This format is much simpler, and the repeated chunk of code consisting of a "push_const 0" followed by an "add" can still be recognized as a 0 followed by a 1, and it still appears in two places. And, importantly, if we keep track of which instructions corresponded with which integers, we can later convert this list back into the same series of instructions that we used to produce it.

Finding Repeated Chunks

Once we have our code represented as a list of integers, we want to be able to automatically find repeated chunks. If we think of these lists of integers as strings (where each unique integer represents a unique character), then we can think of the problem as a search for repeated substrings. In particular, we can focus on the problem of finding the longest repeated and non-overlapping substring (in other words, the longest substring that occurs at least twice in a parent string, such that the two occurrences of the substring do not overlap).

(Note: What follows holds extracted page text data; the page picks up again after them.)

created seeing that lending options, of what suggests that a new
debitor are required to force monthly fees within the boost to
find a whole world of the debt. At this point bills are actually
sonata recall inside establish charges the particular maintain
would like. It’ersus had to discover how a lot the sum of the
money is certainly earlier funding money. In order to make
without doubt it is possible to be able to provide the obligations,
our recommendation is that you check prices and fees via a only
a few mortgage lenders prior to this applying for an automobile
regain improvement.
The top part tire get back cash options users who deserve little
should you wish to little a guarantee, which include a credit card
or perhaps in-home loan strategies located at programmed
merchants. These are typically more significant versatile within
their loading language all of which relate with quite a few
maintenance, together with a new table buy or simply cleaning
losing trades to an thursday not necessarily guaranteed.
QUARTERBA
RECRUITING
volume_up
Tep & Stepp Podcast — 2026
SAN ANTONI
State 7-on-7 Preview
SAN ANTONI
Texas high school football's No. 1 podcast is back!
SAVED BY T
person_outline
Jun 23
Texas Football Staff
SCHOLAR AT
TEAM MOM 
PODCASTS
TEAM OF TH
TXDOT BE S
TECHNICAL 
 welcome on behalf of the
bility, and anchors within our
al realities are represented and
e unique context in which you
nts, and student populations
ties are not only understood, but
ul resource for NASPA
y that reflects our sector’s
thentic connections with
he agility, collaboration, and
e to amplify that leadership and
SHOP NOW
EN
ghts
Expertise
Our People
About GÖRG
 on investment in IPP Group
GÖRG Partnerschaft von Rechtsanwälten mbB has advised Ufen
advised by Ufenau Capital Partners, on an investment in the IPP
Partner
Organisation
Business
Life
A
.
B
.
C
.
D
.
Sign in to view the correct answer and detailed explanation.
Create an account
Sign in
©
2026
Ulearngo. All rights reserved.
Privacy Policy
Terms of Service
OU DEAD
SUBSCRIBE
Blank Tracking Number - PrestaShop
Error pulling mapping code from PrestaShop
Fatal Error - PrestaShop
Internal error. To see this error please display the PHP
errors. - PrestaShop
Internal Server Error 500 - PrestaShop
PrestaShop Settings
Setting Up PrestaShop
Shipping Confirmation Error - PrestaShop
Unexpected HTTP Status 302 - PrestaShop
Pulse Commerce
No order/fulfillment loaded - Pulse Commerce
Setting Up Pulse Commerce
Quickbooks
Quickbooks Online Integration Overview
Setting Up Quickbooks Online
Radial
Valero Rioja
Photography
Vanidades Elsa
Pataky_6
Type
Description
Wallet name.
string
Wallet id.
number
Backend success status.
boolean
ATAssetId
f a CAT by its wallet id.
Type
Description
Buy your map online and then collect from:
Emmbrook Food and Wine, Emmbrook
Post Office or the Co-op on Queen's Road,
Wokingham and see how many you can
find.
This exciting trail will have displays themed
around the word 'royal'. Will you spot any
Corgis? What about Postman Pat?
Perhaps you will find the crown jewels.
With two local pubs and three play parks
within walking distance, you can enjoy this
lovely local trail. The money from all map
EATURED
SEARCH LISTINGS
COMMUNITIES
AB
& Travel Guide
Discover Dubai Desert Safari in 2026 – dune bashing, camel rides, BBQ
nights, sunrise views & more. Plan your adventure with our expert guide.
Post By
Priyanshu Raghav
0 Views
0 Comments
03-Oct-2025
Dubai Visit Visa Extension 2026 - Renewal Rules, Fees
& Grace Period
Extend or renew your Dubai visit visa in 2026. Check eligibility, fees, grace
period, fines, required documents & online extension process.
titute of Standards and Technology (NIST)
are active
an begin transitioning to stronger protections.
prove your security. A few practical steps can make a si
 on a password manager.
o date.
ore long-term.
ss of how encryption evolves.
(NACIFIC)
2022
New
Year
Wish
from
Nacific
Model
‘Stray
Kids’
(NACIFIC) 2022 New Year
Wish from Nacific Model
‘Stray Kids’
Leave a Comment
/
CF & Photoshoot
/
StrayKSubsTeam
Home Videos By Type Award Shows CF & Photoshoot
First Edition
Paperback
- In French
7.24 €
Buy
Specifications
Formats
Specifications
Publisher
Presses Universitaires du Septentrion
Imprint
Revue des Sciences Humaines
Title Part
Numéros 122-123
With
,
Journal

This is a well-known problem in computer science, and there exists an efficient solution to this problem that uses a technique called "Dynamic Programming". This page provides an explanation of the problem, along with some code for solving it.

So, we can find repeated chunks of code by first converting the code to a list of integers, and then using the algorithm described above to find the longest repeated substring within that list of integers. If the longest repeated substring that the algorithm finds is of length 1, then extracting it into a function would be useless. However, if the substring found is of length 2 or more, we can create a new routine by converting the substring back into a series of instructions. We can then delete the instructions that correspond to occurrences of the substring in the original code, and replace them with references to the new routine.

Once a routine has been extracted, its possible that the mind will once again evolve the same chunk of code, as it has at least twice before. For this reason, the A-Mind should scan new A-Theories for places where they have a chunk of code that is identical to some existing routine. When such a chunk is found, it should be replaced with a reference to the corresponding routine.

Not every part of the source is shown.